#### Work order
Further down are entries; set down exactly and only the lines from the one with "d'être décorées selon" up to and including the one with "Innovationsempfehlungen für", dropping each picture.
(Records supplied)
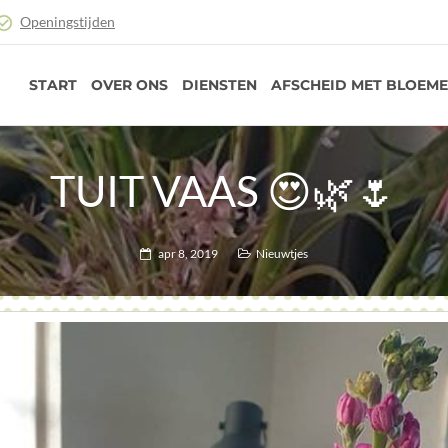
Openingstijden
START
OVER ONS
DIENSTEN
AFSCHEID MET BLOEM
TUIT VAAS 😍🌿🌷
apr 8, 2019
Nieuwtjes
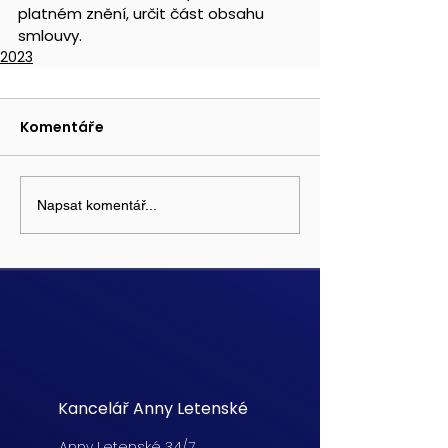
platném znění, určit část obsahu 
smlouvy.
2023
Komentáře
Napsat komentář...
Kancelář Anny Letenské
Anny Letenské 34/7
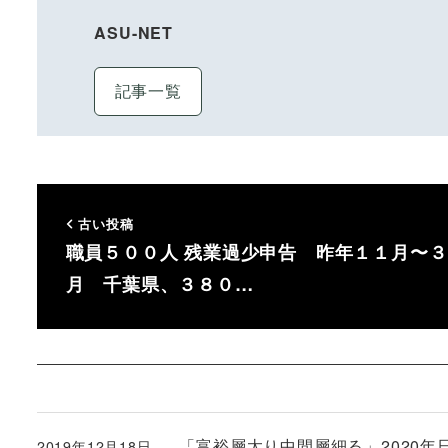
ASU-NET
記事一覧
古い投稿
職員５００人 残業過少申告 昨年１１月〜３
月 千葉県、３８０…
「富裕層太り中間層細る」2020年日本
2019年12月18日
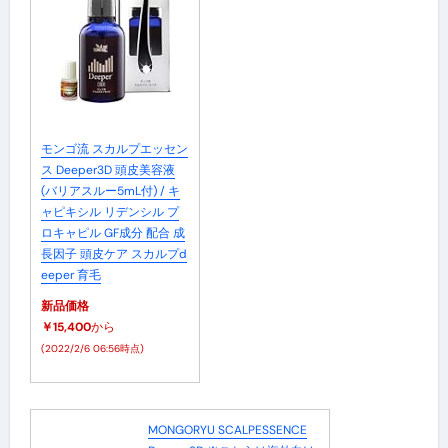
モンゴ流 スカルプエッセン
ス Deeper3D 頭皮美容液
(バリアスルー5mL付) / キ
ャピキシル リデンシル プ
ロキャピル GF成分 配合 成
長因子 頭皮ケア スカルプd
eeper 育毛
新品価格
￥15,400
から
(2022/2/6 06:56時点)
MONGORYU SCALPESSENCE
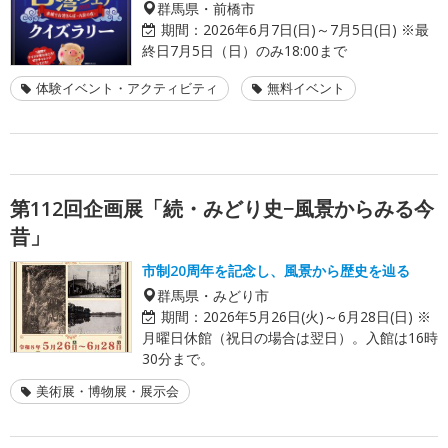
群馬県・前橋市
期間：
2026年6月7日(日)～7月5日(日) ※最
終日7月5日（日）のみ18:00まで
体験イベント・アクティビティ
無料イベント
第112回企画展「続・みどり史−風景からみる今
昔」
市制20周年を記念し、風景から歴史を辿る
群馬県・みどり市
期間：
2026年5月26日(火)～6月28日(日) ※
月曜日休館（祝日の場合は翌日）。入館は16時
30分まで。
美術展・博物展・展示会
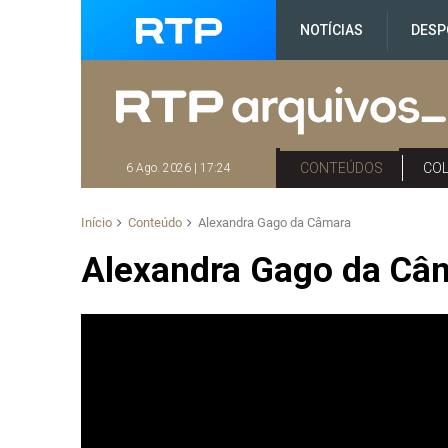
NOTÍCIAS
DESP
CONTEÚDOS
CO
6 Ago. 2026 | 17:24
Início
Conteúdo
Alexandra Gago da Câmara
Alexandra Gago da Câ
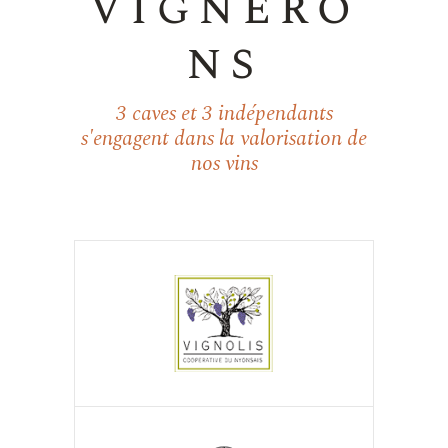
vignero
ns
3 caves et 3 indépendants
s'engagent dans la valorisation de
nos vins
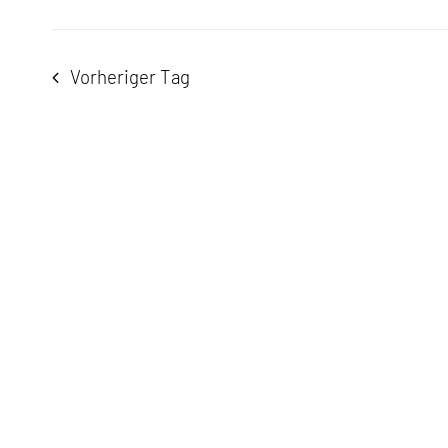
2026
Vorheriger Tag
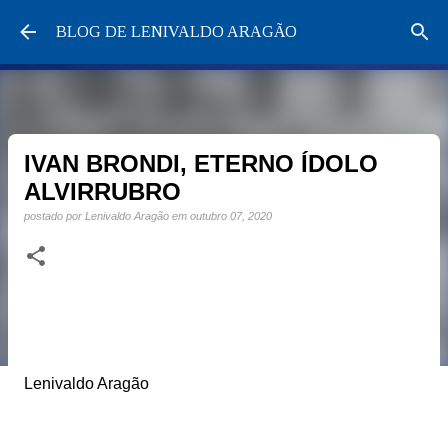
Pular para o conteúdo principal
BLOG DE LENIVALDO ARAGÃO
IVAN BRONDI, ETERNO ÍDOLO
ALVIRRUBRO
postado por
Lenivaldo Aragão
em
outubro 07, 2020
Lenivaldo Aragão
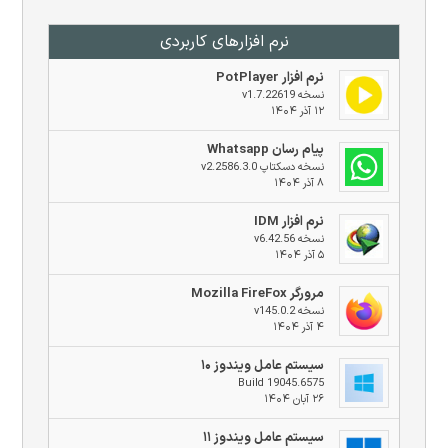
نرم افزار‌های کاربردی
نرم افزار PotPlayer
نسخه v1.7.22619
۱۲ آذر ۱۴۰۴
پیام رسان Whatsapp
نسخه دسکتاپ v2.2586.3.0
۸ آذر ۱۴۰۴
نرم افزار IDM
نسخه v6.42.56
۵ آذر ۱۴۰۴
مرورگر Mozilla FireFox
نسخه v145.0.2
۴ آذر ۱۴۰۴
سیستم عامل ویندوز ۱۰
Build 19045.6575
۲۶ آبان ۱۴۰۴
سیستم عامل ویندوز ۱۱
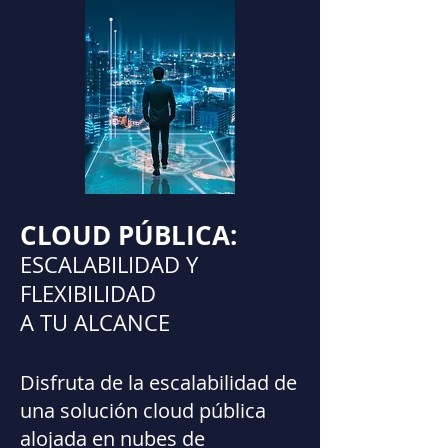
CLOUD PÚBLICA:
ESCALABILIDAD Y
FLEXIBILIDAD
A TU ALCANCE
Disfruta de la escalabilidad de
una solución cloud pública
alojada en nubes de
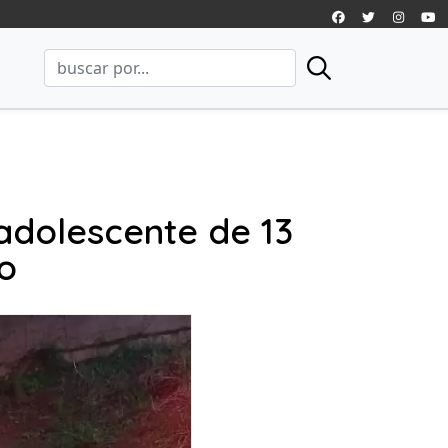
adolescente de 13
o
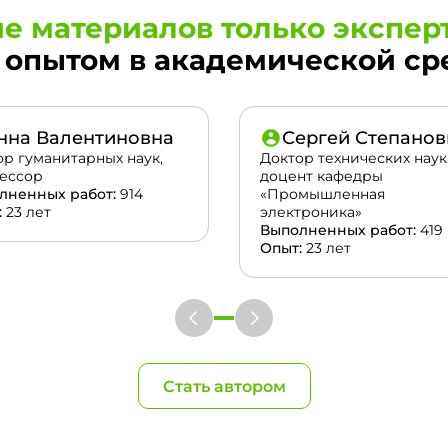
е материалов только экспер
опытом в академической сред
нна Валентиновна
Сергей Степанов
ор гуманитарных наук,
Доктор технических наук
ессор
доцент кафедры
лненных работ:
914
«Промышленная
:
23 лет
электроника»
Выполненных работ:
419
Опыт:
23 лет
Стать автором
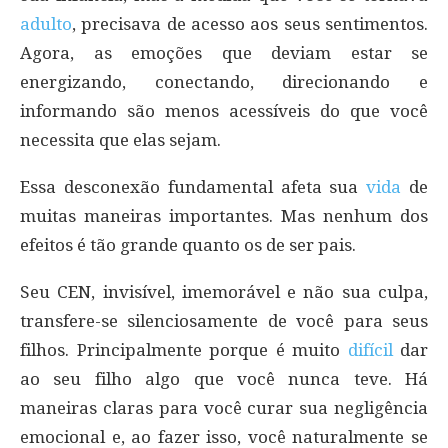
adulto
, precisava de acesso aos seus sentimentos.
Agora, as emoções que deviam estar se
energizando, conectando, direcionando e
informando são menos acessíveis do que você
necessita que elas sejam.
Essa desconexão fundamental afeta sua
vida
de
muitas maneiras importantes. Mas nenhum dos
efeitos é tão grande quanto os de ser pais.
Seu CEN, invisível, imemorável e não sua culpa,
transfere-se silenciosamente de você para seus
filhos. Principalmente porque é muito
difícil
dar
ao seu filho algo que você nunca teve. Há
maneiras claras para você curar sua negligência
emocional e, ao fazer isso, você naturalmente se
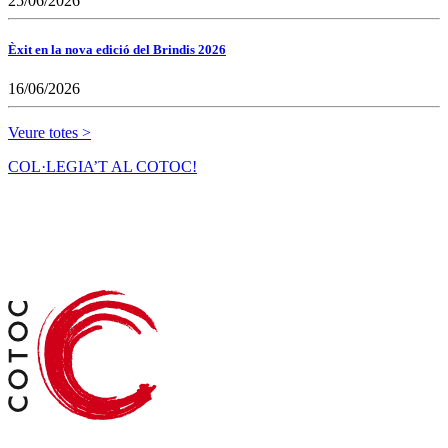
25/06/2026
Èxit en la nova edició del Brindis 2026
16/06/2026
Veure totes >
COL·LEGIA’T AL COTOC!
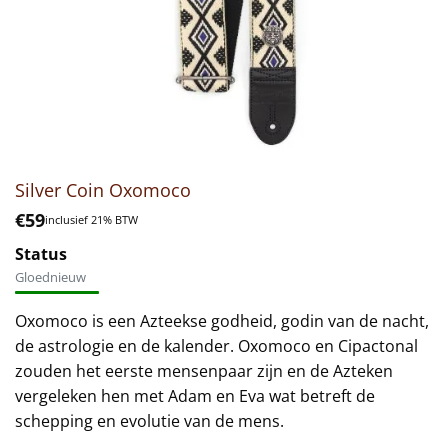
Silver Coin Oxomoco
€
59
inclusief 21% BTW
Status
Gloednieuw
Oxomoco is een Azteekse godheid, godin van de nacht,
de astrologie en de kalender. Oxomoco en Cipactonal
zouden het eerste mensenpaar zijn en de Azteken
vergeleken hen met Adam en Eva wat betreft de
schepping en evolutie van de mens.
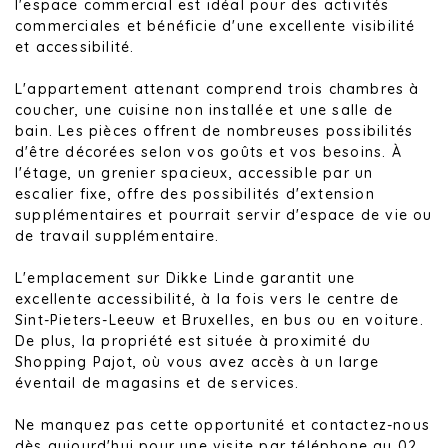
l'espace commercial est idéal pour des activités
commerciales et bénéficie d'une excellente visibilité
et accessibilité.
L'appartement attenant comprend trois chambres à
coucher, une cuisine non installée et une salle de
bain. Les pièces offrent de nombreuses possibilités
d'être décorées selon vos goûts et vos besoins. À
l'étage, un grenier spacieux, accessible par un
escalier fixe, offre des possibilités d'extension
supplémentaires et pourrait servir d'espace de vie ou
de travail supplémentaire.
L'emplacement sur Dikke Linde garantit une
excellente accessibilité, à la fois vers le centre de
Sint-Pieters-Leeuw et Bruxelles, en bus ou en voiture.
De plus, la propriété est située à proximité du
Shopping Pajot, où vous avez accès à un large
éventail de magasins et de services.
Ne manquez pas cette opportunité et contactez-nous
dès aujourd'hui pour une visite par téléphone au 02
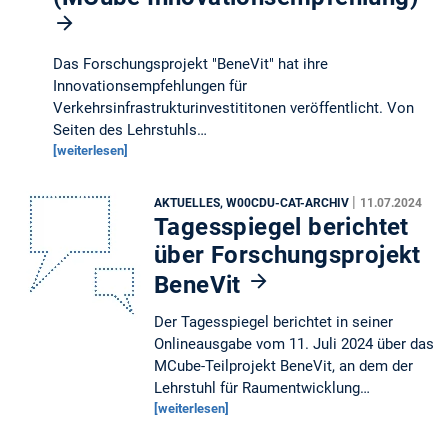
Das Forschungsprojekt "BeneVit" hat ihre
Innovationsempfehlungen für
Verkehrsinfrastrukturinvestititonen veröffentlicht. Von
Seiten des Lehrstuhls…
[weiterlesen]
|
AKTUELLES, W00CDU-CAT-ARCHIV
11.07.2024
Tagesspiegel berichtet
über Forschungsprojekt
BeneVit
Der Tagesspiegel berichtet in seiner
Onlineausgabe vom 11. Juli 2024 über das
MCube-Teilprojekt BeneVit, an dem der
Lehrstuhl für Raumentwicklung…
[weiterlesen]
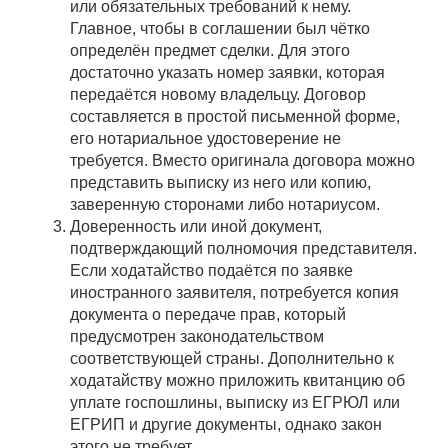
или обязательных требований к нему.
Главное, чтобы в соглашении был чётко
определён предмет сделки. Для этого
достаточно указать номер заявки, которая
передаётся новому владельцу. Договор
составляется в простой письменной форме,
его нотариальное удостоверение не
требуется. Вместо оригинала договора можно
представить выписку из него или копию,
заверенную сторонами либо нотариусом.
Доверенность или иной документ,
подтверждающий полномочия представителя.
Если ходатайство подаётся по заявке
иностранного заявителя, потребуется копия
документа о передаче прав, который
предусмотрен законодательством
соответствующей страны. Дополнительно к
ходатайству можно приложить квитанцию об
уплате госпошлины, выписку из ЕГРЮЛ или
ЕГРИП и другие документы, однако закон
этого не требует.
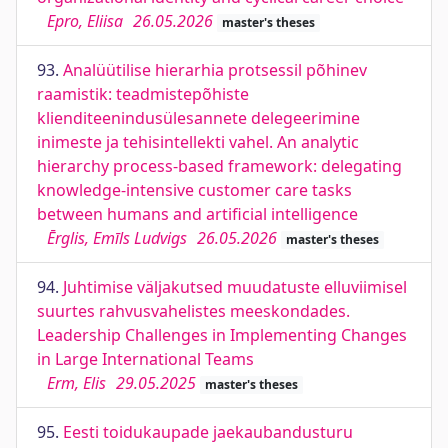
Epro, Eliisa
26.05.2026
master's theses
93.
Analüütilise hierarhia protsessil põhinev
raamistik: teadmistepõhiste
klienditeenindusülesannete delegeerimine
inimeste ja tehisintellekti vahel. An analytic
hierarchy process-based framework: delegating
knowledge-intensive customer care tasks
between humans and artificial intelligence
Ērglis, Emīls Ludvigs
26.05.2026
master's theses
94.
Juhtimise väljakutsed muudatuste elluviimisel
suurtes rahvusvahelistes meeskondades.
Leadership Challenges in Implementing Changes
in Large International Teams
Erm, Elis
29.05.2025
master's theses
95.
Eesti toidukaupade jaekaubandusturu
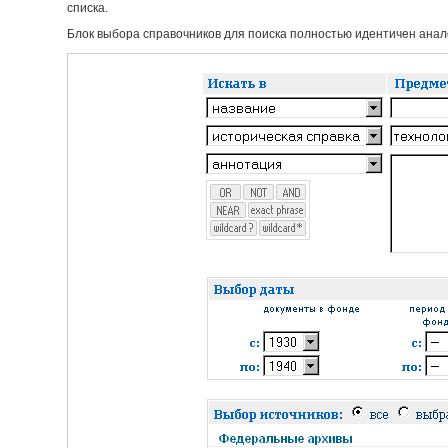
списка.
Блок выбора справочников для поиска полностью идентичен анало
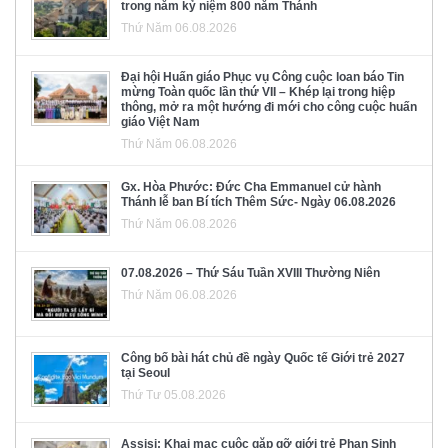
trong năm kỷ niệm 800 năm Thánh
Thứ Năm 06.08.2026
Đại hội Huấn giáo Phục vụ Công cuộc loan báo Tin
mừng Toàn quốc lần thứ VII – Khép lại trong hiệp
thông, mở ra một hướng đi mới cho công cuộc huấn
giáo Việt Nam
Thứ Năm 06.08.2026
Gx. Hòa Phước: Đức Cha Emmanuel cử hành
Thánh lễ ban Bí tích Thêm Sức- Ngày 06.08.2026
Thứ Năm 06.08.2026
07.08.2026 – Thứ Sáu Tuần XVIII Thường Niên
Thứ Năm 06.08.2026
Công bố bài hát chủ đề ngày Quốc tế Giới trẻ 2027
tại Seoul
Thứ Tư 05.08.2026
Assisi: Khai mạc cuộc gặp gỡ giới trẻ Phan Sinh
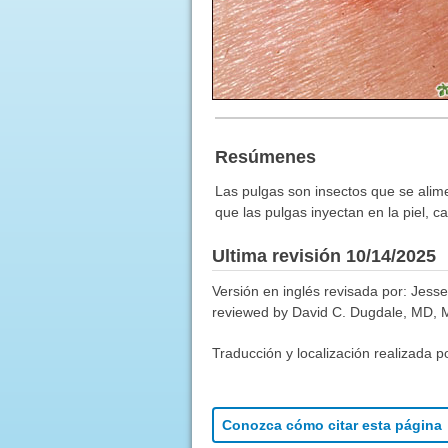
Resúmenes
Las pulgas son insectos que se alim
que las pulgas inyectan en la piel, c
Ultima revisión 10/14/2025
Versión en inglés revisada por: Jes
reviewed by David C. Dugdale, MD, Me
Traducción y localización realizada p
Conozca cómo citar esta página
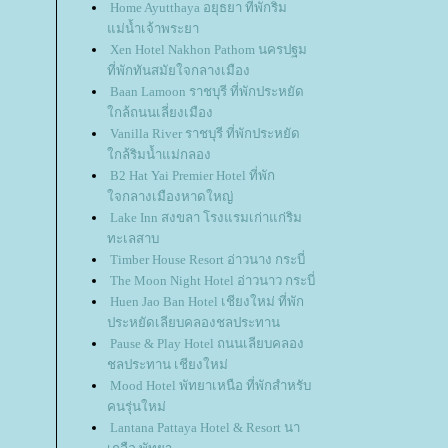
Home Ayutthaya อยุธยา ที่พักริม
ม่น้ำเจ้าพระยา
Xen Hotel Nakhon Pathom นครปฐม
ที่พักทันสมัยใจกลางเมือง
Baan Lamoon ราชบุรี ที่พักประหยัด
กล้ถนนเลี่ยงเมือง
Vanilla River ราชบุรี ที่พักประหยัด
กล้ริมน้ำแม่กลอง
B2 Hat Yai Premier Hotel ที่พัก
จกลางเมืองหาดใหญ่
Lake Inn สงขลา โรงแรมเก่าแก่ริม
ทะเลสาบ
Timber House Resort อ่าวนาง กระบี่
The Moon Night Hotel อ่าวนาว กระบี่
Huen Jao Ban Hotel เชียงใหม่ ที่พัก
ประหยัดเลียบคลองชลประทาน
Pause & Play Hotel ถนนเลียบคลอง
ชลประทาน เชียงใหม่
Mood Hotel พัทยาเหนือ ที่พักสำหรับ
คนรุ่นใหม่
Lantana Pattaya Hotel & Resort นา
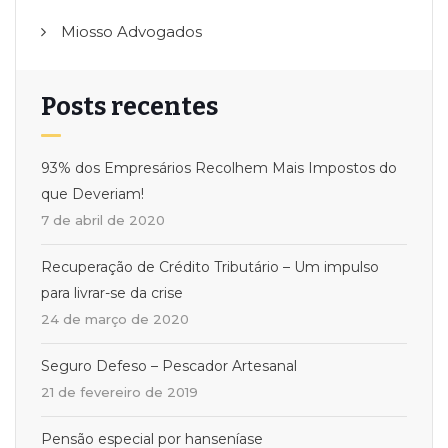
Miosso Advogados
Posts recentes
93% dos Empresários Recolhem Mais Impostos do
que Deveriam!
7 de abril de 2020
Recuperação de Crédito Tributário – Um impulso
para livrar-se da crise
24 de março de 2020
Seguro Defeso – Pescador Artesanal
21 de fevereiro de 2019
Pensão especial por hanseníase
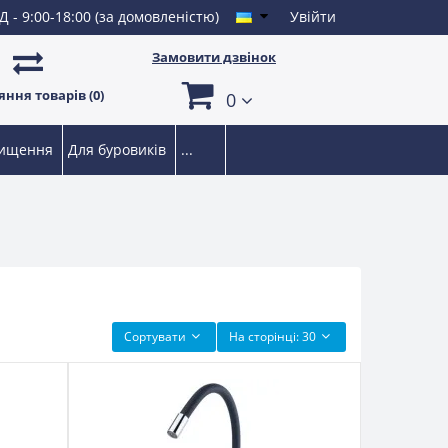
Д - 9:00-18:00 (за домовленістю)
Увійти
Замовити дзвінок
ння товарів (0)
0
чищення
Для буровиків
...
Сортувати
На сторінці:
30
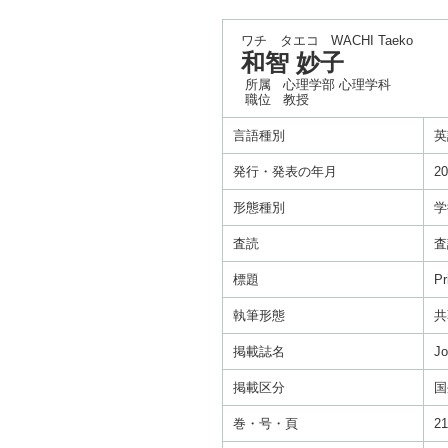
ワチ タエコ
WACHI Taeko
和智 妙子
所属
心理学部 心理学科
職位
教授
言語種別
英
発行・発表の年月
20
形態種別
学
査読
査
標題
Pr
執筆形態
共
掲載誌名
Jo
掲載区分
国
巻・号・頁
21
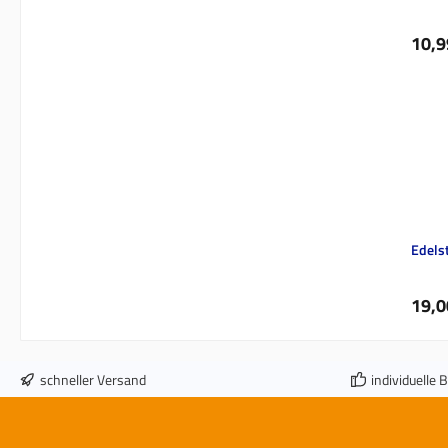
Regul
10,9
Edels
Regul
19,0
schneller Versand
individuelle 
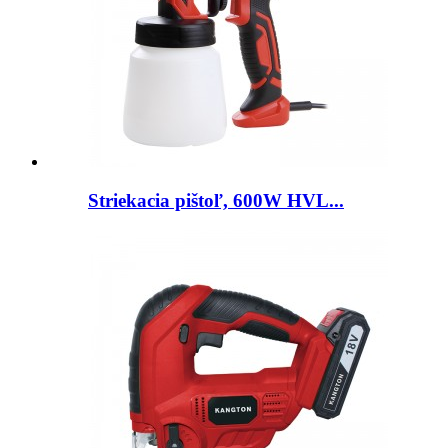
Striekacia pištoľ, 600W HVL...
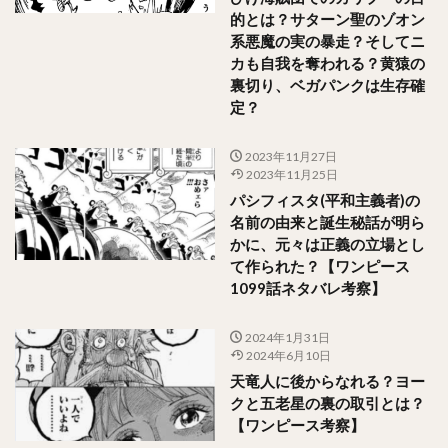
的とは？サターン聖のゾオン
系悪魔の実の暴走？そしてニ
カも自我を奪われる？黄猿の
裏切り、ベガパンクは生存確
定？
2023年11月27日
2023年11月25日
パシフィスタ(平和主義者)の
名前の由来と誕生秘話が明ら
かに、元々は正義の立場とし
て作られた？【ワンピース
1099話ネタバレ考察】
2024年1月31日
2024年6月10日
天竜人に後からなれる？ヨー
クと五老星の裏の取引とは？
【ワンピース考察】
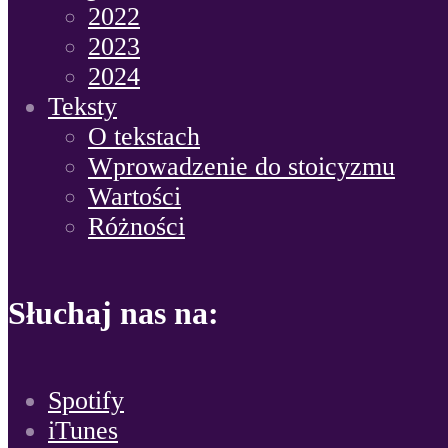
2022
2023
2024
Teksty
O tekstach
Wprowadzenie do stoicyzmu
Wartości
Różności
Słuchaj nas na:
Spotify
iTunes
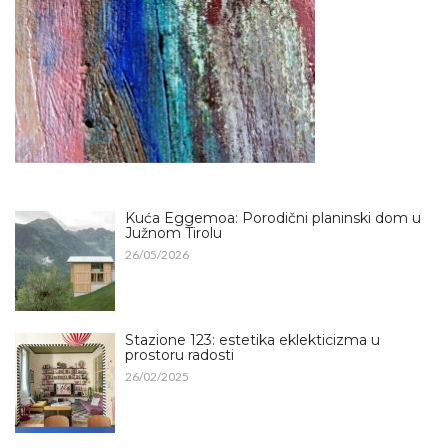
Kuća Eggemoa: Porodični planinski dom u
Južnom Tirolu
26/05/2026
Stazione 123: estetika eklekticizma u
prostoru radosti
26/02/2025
(End Records supplied)
#### Solved problem
d'être décorées selon vos goûts et vos besoins. À
l'étage, un grenier spacieux, accessible par un
escalier fixe, offre des possibilités d'extension
supplémentaires et pourrait servir d'espace de vie ou
de travail supplémentaire.
L'emplacement sur Dikke Linde garantit une
excellente accessibilité, à la fois vers le centre de
Sint-Pieters-Leeuw et Bruxelles, en bus ou en voiture.
De plus, la propriété est située à proximité du
Shopping Pajot, où vous avez accès à un large
éventail de magasins et de services.
Ne manquez pas cette opportunité et contactez-nous
dès aujourd'hui pour une visite par téléphone au 02
Das Forschungsprojekt "BeneVit" hat ihre
Innovationsempfehlungen für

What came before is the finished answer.